I’ve been on a CanLit kick lately. Here are the fruits of my recent obsession with Canada’s literary and visual culture:
1. Over at the National Post, I review Camilla Gibb’s new novel The Beauty of Humanity Movement, a novel that uses cooking as a prism for viewing the recent history of Vietnam. The book left me cold, for reasons described in the revew. An excerpt:
Just as a brimming pho bowl can easily overflow, Gibb’s passion for food spills into her prose, which is soaked with cooking similes. About one character, we’re told that the feel of her breast “was like a perfect brioche from a French bakery, the nipple like a hard raisin.” This same girl is described in these terms: “Her lips like a butterfly, her skin dewy like a newly peeled potato.” Another beauty has nipples that are “more [like] grape seeds than the raisins of the [earlier] girl.”
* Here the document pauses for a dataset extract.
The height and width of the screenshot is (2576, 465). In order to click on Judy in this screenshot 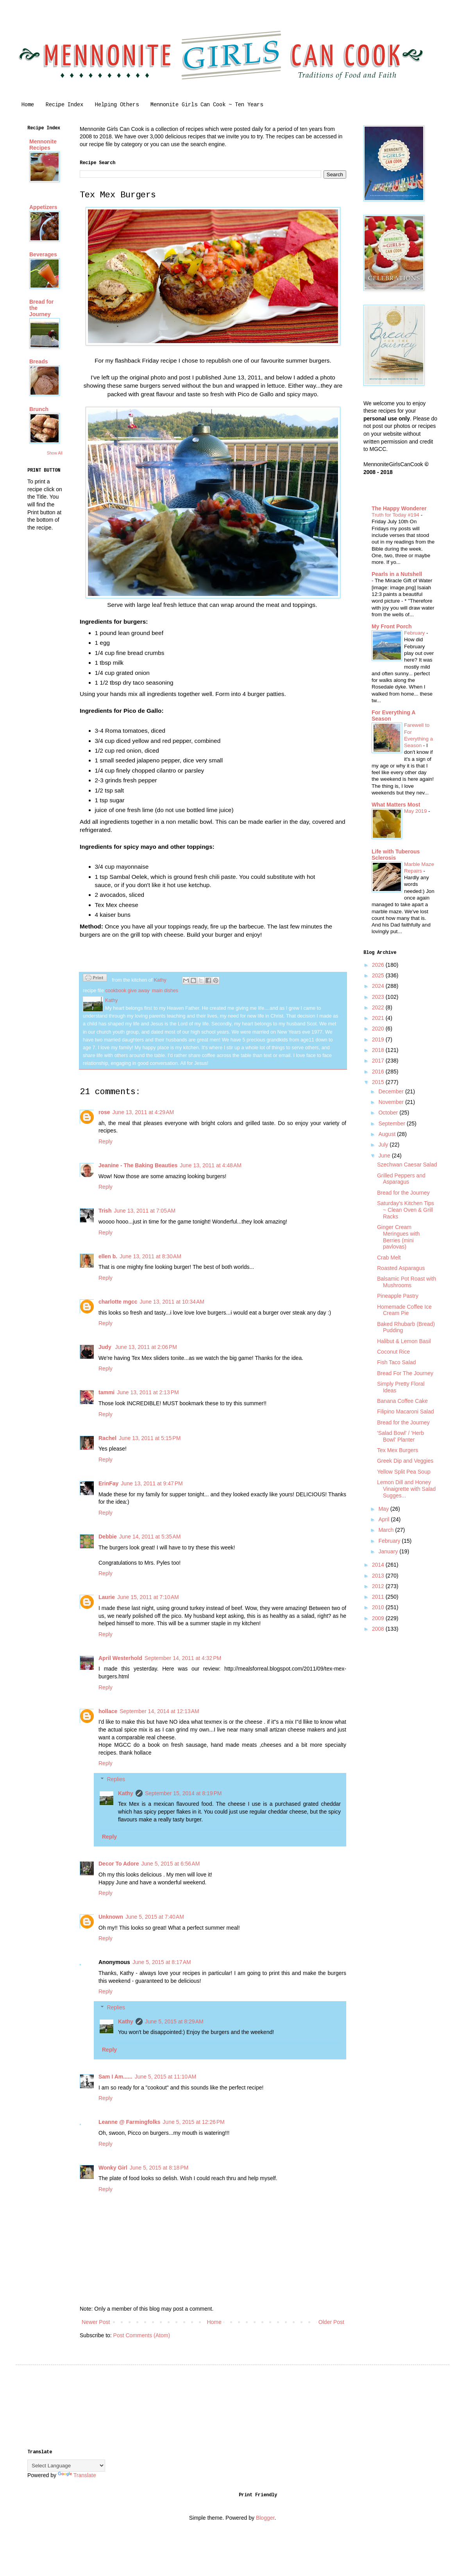, I will do `click(105, 1347)`.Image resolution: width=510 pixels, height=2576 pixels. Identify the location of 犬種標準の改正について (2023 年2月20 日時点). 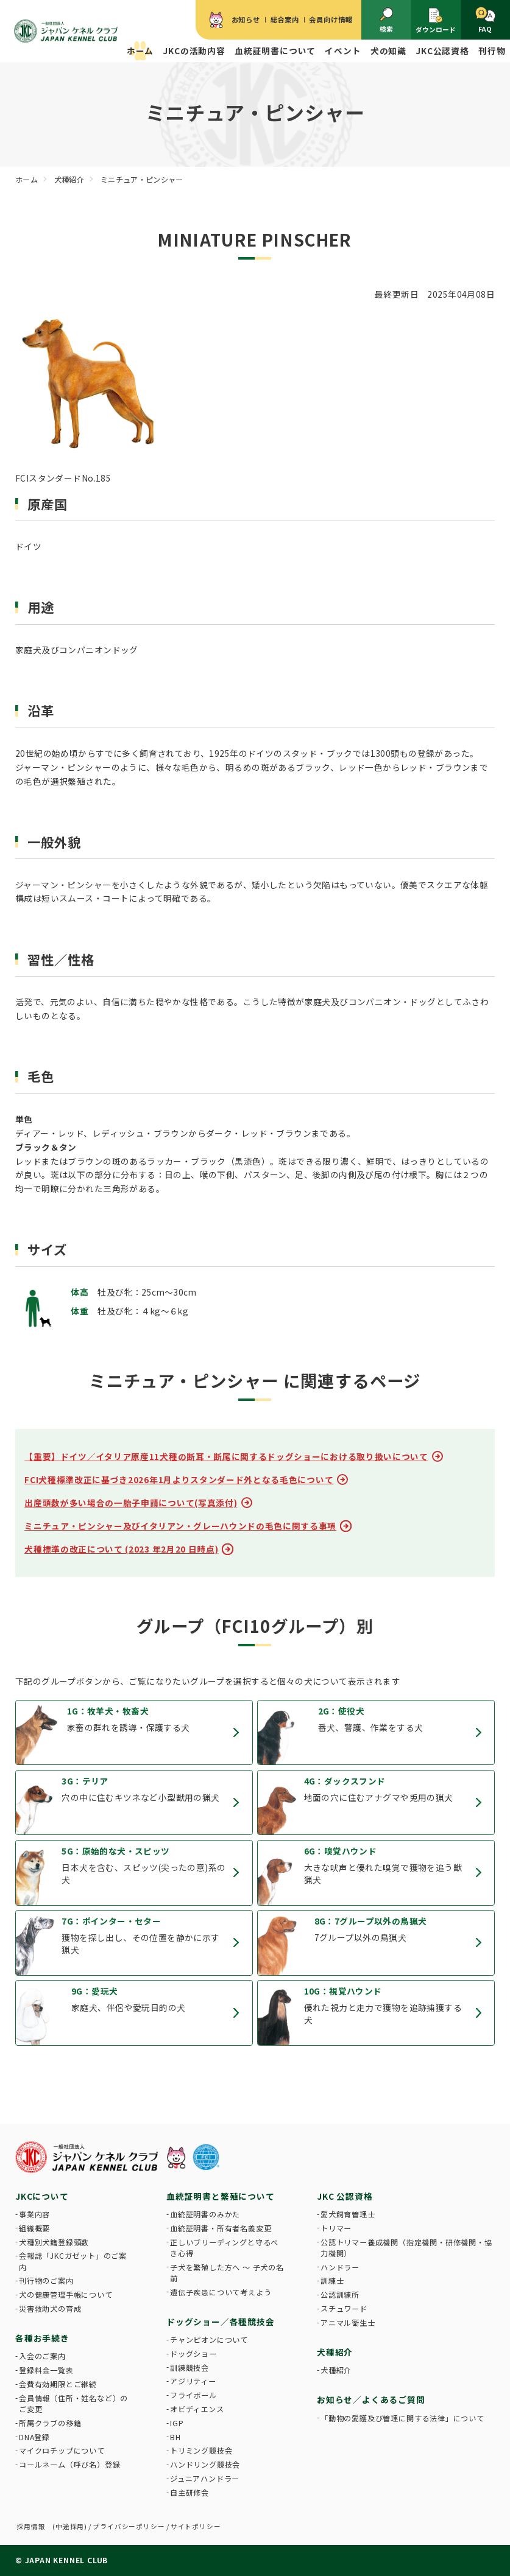
(121, 1548).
A moment of distress leads to a simile that requires a Heimlich manoeuvre: “He prayed for Dao’s life, but woke each morning in certain distress, dread lodged like an egg in his throat.” Perhaps this novel made me too gastronomically minded but my first thought was: What sort of egg? Hard-boiled? Scrambled? Poached?
2. I was much more impressed with Leon Rooke’s new story collection, The Last Shot, which I reviewed for Canadian Notes and Queries. The review is hard to excerpt but discusses Rooke’s use of pastiche and his stature as one of our greatest short story writers.